The most important antigenic component of aminopenicillins is their aminobenzyl-R side chain on C6 of the β‑lactam ring, but in individual cases the antigenic structures/conformations may include other areas of the complex molecule [26]. Due to their similar aminobenzyl-R side chain structure, amoxicillin and ampicillin seem to be nearly 100% cross-reactive. Cross-reactions between aminopenicillins and certain cephalosporins, such as cefalexin, cefaclor, and cefadroxil, are possible due to shared aminobenzyl-R1 side chains (Fig. 2). In a study of patients with delayed-type reactions, the cross-reactivity was 40% [27]. Whereas cross-reactions between aminobenzylpenicillins and benzyl-/phenoxymethylpenicillin are observed in at least 20–30% of cases, aminopenicillin-allergic individuals generally tolerate cephalosporins with different R1 side chains, such as cefpodoxime, ceftriaxone, or cefuroxime (Fig. 2; [28]).

Fig. 2
figure 2

Comparison of R‑penicillin and R1-cephalosporin side chains at C6 and C7, respectively. (Modified from [6])

Once β‑lactam hypersensitivity has been diagnosed, e. g., amoxicillin/ampicillin allergy or cefuroxime allergy, cross-reactivity with other β‑lactam antibiotics is, however, principally possible. Diagnostic allergy testing is recommended prior to antibiotic treatment with alternative β‑lactams, the test results should be recorded in allergy documents. For example, patients with confirmed aminopenicillin allergy generally tolerate cephalosporins with structurally different R1 side chains [28]. It should be clear from allergy documentation whether provocation tests with alternative β‑lactam antibiotics have been carried out. The selection of alternative β‑lactams for testing should be based not only on different R and R1 side chain structures, but also on therapeutic requirements.

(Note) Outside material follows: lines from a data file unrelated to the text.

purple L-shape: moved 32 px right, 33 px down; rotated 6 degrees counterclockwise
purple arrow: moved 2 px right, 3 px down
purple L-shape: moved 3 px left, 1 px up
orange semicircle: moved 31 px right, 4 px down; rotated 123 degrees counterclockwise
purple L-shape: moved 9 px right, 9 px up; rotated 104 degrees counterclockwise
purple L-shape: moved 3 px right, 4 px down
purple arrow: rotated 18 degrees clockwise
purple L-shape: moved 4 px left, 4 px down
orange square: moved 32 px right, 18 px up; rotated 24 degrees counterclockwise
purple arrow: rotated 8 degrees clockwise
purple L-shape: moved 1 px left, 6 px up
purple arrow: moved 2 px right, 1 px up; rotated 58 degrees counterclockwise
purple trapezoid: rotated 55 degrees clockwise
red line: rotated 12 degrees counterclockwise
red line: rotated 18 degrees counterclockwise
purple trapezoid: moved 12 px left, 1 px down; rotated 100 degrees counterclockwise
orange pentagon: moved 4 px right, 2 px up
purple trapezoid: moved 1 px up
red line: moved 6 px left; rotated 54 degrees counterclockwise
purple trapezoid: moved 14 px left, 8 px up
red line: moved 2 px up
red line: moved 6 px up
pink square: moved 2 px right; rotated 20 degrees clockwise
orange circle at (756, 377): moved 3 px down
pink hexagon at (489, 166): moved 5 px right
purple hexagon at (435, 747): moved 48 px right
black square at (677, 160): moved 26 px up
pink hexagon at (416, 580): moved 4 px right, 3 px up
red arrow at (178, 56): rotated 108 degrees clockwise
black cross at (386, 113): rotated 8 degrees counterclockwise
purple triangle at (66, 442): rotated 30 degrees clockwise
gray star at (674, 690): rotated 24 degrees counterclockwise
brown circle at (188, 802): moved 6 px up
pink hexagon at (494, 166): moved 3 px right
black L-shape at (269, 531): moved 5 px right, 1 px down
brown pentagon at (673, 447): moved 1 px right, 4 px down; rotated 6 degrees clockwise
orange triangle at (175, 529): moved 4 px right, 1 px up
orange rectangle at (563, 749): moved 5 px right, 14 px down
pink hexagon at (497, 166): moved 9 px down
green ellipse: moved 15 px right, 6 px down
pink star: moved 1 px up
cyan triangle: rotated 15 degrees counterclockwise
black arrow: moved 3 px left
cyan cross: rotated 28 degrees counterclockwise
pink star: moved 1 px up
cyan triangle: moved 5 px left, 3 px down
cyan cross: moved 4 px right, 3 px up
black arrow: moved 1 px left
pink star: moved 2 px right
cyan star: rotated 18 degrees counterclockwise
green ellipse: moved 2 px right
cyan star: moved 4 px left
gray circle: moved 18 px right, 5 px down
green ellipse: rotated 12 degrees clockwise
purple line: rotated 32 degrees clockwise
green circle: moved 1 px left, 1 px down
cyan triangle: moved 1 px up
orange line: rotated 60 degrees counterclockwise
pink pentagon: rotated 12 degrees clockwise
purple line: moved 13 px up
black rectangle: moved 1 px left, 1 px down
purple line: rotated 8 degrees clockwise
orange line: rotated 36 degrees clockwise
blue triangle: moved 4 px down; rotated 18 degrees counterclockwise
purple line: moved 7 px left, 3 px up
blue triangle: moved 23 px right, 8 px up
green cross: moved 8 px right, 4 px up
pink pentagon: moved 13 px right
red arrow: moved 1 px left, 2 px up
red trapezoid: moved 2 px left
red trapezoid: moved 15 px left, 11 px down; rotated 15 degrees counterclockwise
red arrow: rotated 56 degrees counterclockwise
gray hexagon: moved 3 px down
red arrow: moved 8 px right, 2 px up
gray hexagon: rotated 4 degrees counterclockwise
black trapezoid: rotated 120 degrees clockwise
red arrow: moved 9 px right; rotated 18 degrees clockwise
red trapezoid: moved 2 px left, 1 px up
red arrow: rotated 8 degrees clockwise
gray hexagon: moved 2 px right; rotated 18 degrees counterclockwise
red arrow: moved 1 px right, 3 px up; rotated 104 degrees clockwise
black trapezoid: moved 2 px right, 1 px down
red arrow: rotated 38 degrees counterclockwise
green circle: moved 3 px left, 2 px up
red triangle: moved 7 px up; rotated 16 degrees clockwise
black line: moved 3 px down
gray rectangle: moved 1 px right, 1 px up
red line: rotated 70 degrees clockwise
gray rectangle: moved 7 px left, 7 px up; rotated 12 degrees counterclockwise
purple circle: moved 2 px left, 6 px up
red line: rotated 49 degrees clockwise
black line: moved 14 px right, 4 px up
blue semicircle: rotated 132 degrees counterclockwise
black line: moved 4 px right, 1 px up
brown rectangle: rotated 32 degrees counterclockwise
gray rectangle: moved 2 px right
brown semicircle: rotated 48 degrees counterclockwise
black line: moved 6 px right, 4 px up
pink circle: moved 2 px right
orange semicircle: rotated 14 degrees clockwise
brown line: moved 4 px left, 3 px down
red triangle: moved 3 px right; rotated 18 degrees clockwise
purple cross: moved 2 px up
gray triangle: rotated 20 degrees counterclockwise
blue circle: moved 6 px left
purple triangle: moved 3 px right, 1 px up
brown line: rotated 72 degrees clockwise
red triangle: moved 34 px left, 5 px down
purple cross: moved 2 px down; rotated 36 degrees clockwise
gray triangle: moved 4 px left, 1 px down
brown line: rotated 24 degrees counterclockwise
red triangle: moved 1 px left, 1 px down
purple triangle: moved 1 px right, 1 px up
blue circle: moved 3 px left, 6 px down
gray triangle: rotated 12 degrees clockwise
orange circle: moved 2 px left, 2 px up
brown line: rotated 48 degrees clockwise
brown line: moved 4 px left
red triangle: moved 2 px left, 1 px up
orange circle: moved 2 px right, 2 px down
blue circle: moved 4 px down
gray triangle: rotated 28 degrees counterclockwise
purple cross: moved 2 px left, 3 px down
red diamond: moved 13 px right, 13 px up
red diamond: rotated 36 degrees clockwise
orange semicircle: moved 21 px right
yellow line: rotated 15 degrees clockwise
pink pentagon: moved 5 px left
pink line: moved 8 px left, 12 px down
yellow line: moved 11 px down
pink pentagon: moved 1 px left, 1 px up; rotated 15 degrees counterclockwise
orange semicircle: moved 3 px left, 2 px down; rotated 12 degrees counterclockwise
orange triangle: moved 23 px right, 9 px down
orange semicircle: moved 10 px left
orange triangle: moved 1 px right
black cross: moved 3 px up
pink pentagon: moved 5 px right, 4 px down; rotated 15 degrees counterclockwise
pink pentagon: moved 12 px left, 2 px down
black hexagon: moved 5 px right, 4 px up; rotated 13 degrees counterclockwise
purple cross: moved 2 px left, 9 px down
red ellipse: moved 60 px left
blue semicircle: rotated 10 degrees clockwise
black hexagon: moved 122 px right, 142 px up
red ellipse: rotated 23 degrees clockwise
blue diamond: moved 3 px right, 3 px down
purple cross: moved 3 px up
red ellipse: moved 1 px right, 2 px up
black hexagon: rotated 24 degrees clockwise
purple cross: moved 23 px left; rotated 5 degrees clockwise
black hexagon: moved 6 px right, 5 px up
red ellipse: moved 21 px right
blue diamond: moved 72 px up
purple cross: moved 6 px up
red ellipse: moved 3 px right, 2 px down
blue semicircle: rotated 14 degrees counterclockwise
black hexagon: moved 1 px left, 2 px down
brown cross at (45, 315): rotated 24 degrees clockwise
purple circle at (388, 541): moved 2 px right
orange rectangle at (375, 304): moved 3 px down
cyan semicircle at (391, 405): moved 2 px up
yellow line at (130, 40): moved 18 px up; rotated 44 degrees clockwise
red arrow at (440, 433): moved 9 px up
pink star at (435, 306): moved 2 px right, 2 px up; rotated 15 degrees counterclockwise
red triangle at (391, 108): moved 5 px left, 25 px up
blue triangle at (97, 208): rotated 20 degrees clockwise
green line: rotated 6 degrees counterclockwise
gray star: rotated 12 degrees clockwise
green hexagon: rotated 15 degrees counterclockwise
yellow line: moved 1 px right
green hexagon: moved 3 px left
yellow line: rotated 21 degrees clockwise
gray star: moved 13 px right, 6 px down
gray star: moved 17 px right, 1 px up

If no therapeutic alternatives are available, e. g., intravenous neurosyphilis treatment with penicillin G, tolerance induction should be considered in individual cases of confirmed IgE-mediated benzylpenicillin allergy (history of anaphylaxis, positive IgE tests; [6]). Since penicillin tolerance achieved by a corresponding protocol is only transient (= short-term tolerance), one should assume that tolerance will be lost after end of a treatment cycle.

Not only allergy diagnosis but also reliable exclusion of penicillin allergy is an important task for allergists, since it facilitates future antibiotic treatment. Outcomes of exclusion of penicillin allergy are the following: (a) better efficacy of antibiotic therapy, since in certain indications β‑lactams are more effective than alternatives; (b) fewer side effects; (c) less development of bacterial resistance, which can be promoted by using unnecessarily reserve antibiotics; (d) cost reduction.